PacificBiosciences / HiPhase

Small variant, structural variant, and short tandem repeat phasing tool for PacBio HiFi reads
Other
70 stars 4 forks source link

thread 'main' panicked error #39

Closed GuidoGallo closed 5 months ago

GuidoGallo commented 5 months ago

Dear developers, I'm encountering an error using HiPhase to phase a multi-sample vcf (non-human genome) that I cannot really understand. I've used this program in the past and now I was trying to re-run it on a subset of the same population, using the same type of command, and for some reason it is erroring out. I'm using the latest version hiphase 1.4.2-c7e0700. I'm copying a part of the command used:

hiphase -b path/to/bam1 -b path/to/bam2 ..... --vcf input.vcf.gz --output-vcf output.phased.vcf.gz --reference path/to/reference.fasta -s sample_name1 -s sample_name2 .... --threads 32 --min-vcf-qual 10 --blocks-file file.tsv --summary-file file.summary.tsv

The program exits immediately with this error:

thread 'main' panicked at src/block_gen.rs:636:44: calledResult::unwrap()on anErrvalue: Fetch note: run withRUST_BACKTRACE=1environment variable to display a backtrace

To my understanding, the tool encountered an unexpected error while trying to access some resource, but I can't really tell what causes the error.

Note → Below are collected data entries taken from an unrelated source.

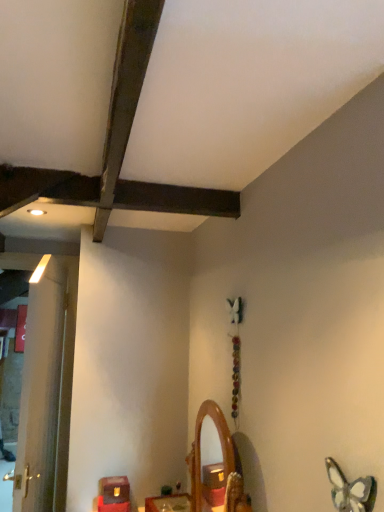 Describe the element at coordinates (350, 490) in the screenshot. I see `translucent glass butterfly at lower right` at that location.

This screenshot has width=384, height=512. What do you see at coordinates (200, 448) in the screenshot?
I see `wooden mirror at center` at bounding box center [200, 448].

What is the approximate width of wooden mirror at center?

wooden mirror at center is 5.11 inches wide.

This screenshot has width=384, height=512. Describe the element at coordinates (40, 394) in the screenshot. I see `white wood door at left` at that location.

This screenshot has width=384, height=512. What do you see at coordinates (114, 494) in the screenshot? I see `matte brown wooden box at lower left, the 1th furniture from the left` at bounding box center [114, 494].

Find the location of a particular element. translucent glass butterfly at lower right is located at coordinates (350, 490).

Considering the sizes of objects white wood door at left and translucent glass butterfly at lower right in the image provided, who is thinner, white wood door at left or translucent glass butterfly at lower right?

With smaller width is translucent glass butterfly at lower right.

Is white wood door at left in contact with translucent glass butterfly at lower right?

There is a gap between white wood door at left and translucent glass butterfly at lower right.

From the image's perspective, is white wood door at left located above translucent glass butterfly at lower right?

No, from the image's perspective, white wood door at left is not above translucent glass butterfly at lower right.

From their relative heights in the image, would you say white wood door at left is taller or shorter than translucent glass butterfly at lower right?

In the image, white wood door at left appears to be taller than translucent glass butterfly at lower right.

Find the location of a particular element. This screenshot has height=512, width=384. mirror below the translucent glass butterfly at lower right (from a real-world perspective) is located at coordinates (200, 448).

Is wooden mirror at center to the left or to the right of translucent glass butterfly at lower right in the image?

Based on their positions, wooden mirror at center is located to the left of translucent glass butterfly at lower right.

From a real-world perspective, is wooden mirror at center over translucent glass butterfly at lower right?

Incorrect, from a real-world perspective, wooden mirror at center is lower than translucent glass butterfly at lower right.

Is point (196, 480) farther from camera compared to point (364, 510)?

That is True.

Locate an element on the screen. furniture above the matte brown wooden box at lower left, the second furniture in the right-to-left sequence (from the image's perspective) is located at coordinates (169, 503).

Are matte brown wooden box at lower left, the 1th furniture from the left, and wooden mirror at center, the second furniture when ordered from left to right, far apart?

No, matte brown wooden box at lower left, the 1th furniture from the left, is not far away from wooden mirror at center, the second furniture when ordered from left to right.

From the image's perspective, is matte brown wooden box at lower left, the 1th furniture from the left, over wooden mirror at center, the second furniture when ordered from left to right?

No, from the image's perspective, matte brown wooden box at lower left, the 1th furniture from the left, is not on top of wooden mirror at center, the second furniture when ordered from left to right.

Between matte brown wooden box at lower left, the 1th furniture from the left, and white wood door at left, which one has larger size?

white wood door at left is bigger.

This screenshot has height=512, width=384. There is a matte brown wooden box at lower left, the second furniture in the right-to-left sequence. What are the coordinates of `door above it (from a real-world perspective)` in the screenshot? It's located at (40, 394).

Considering the positions of points (105, 480) and (46, 303), is point (105, 480) farther from camera compared to point (46, 303)?

That is False.

Considering the relative positions of matte brown wooden box at lower left, the second furniture in the right-to-left sequence, and white wood door at left in the image provided, is matte brown wooden box at lower left, the second furniture in the right-to-left sequence, in front of white wood door at left?

No, matte brown wooden box at lower left, the second furniture in the right-to-left sequence, is behind white wood door at left.

Considering the sizes of objects matte brown wooden box at lower left, the 1th furniture from the left, and translucent glass butterfly at lower right in the image provided, who is smaller, matte brown wooden box at lower left, the 1th furniture from the left, or translucent glass butterfly at lower right?

translucent glass butterfly at lower right.

Where is `butterfly in front of the matte brown wooden box at lower left, the 1th furniture from the left`? butterfly in front of the matte brown wooden box at lower left, the 1th furniture from the left is located at coordinates (350, 490).

Which is closer to the camera, (125, 511) or (336, 483)?

The point (336, 483) is closer.

Which is further, (332,462) or (214,412)?

The point (214,412) is more distant.

Between translucent glass butterfly at lower right and wooden mirror at center, which one has smaller size?

Smaller between the two is translucent glass butterfly at lower right.

Between translucent glass butterfly at lower right and wooden mirror at center, which one has smaller width?

Thinner between the two is translucent glass butterfly at lower right.

From the image's perspective, is translucent glass butterfly at lower right above or below wooden mirror at center?

translucent glass butterfly at lower right is above wooden mirror at center.

Can you confirm if wooden mirror at center is shorter than wooden mirror at center, positioned as the first furniture in right-to-left order?

In fact, wooden mirror at center may be taller than wooden mirror at center, positioned as the first furniture in right-to-left order.

Does wooden mirror at center appear on the left side of wooden mirror at center, positioned as the first furniture in right-to-left order?

Incorrect, wooden mirror at center is not on the left side of wooden mirror at center, positioned as the first furniture in right-to-left order.

Is wooden mirror at center far away from wooden mirror at center, positioned as the first furniture in right-to-left order?

No, wooden mirror at center is not far from wooden mirror at center, positioned as the first furniture in right-to-left order.

From a real-world perspective, is wooden mirror at center positioned over wooden mirror at center, the second furniture when ordered from left to right, based on gravity?

Yes, from a real-world perspective, wooden mirror at center is on top of wooden mirror at center, the second furniture when ordered from left to right.

The image size is (384, 512). I want to click on door below the translucent glass butterfly at lower right (from the image's perspective), so click(40, 394).

Where is `mirror that is under the translucent glass butterfly at lower right (from a real-world perspective)`? This screenshot has width=384, height=512. mirror that is under the translucent glass butterfly at lower right (from a real-world perspective) is located at coordinates (200, 448).

Considering their positions, is white wood door at left positioned closer to wooden mirror at center than translucent glass butterfly at lower right?

translucent glass butterfly at lower right is closer to wooden mirror at center.

Considering their positions, is white wood door at left positioned closer to matte brown wooden box at lower left, the 1th furniture from the left, than translucent glass butterfly at lower right?

Based on the image, white wood door at left appears to be nearer to matte brown wooden box at lower left, the 1th furniture from the left.

Based on their spatial positions, is translucent glass butterfly at lower right or wooden mirror at center closer to matte brown wooden box at lower left, the 1th furniture from the left?

wooden mirror at center lies closer to matte brown wooden box at lower left, the 1th furniture from the left, than the other object.

Looking at the image, which one is located closer to white wood door at left, wooden mirror at center, positioned as the first furniture in right-to-left order, or translucent glass butterfly at lower right?

Based on the image, wooden mirror at center, positioned as the first furniture in right-to-left order, appears to be nearer to white wood door at left.

Estimate the real-world distances between objects in this image. Which object is closer to translucent glass butterfly at lower right, wooden mirror at center or matte brown wooden box at lower left, the second furniture in the right-to-left sequence?

wooden mirror at center.

Considering their positions, is white wood door at left positioned closer to wooden mirror at center than matte brown wooden box at lower left, the second furniture in the right-to-left sequence?

Among the two, matte brown wooden box at lower left, the second furniture in the right-to-left sequence, is located nearer to wooden mirror at center.

Based on their spatial positions, is white wood door at left or matte brown wooden box at lower left, the 1th furniture from the left, closer to wooden mirror at center, positioned as the first furniture in right-to-left order?

Based on the image, matte brown wooden box at lower left, the 1th furniture from the left, appears to be nearer to wooden mirror at center, positioned as the first furniture in right-to-left order.

Looking at this image, looking at the image, which one is located further to wooden mirror at center, the second furniture when ordered from left to right, matte brown wooden box at lower left, the 1th furniture from the left, or white wood door at left?

white wood door at left is further to wooden mirror at center, the second furniture when ordered from left to right.

The width and height of the screenshot is (384, 512). In order to click on mirror between white wood door at left and translucent glass butterfly at lower right in the horizontal direction in this screenshot , I will do `click(200, 448)`.

I want to click on door between translucent glass butterfly at lower right and matte brown wooden box at lower left, the second furniture in the right-to-left sequence, along the z-axis, so click(x=40, y=394).

The width and height of the screenshot is (384, 512). Identify the location of mirror between translucent glass butterfly at lower right and matte brown wooden box at lower left, the 1th furniture from the left, along the z-axis. (200, 448).

Image resolution: width=384 pixels, height=512 pixels. What are the coordinates of `furniture between translucent glass butterfly at lower right and matte brown wooden box at lower left, the 1th furniture from the left, in the front-back direction` in the screenshot? It's located at (169, 503). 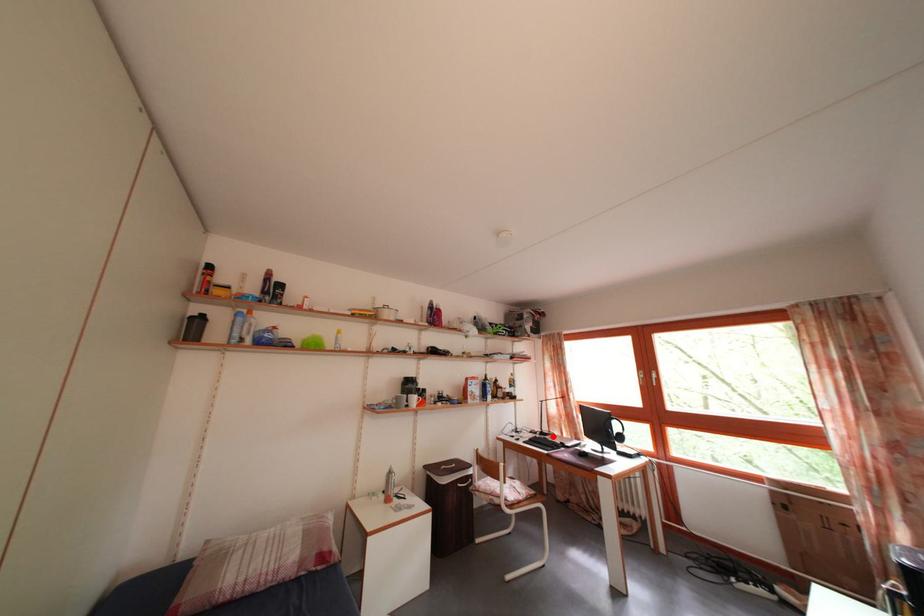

As I said, I downloaded the last hiphase version, I checked all paths to files are accessible and that I have all rights and permissions. Do you have some ideas as to what can cause this kind of errors? Thanks a lot for your time, I appreciate any help

holtjma commented 5 months ago

Hi @GuidoGallo,

So assuming you're on the latest version, it's getting an error at this point in the code: https://github.com/PacificBiosciences/HiPhase/blob/9b01d7eda42a56dc9d20d39aa8b6fe23b60f5ab1/src/block_gen.rs#L636

That line is trying to fetch a region in the BAM file. I've never actually encountered an error there before, so I'm going to do some guessing as to what might be causing it, most of which involve a deviation from "normal" processing that is leaving BAMs and/or VCFs in an inconsistent state:

  1. It looks like you're using multiple BAM files. Is it possible that one or more of the BAM files is missing one or more chromosomes from the dataset? This may be a missing entry in the header. It may also be a chromosome with no alignments to it, I'm not sure what the fetch would do in that instance (if this is the case, we may need to patch it).
  2. Were the VCFs processed in a way that their chromosome lists do not match the BAM headers? If so, it may be trying to fetch a region from the VCF that does match exist in the BAM.
  3. Are you able to tell roughly where this is happening in the processing? In other words, is it happening on a "core" chromosome, or is it throwing errors somewhere in an ALT contig or similar? That may help provide some clues if neither of the above is true.

Hope this helps, Matt

GuidoGallo commented 5 months ago

Dear Matt Thank you so much for the rapid answer. You are right, one of the the bam files I was using had an inconsistency with the chromosomes as defined in the vcf header, I didn't realize it. Thanks again and congratulations for the great tool, it worked perfectly :)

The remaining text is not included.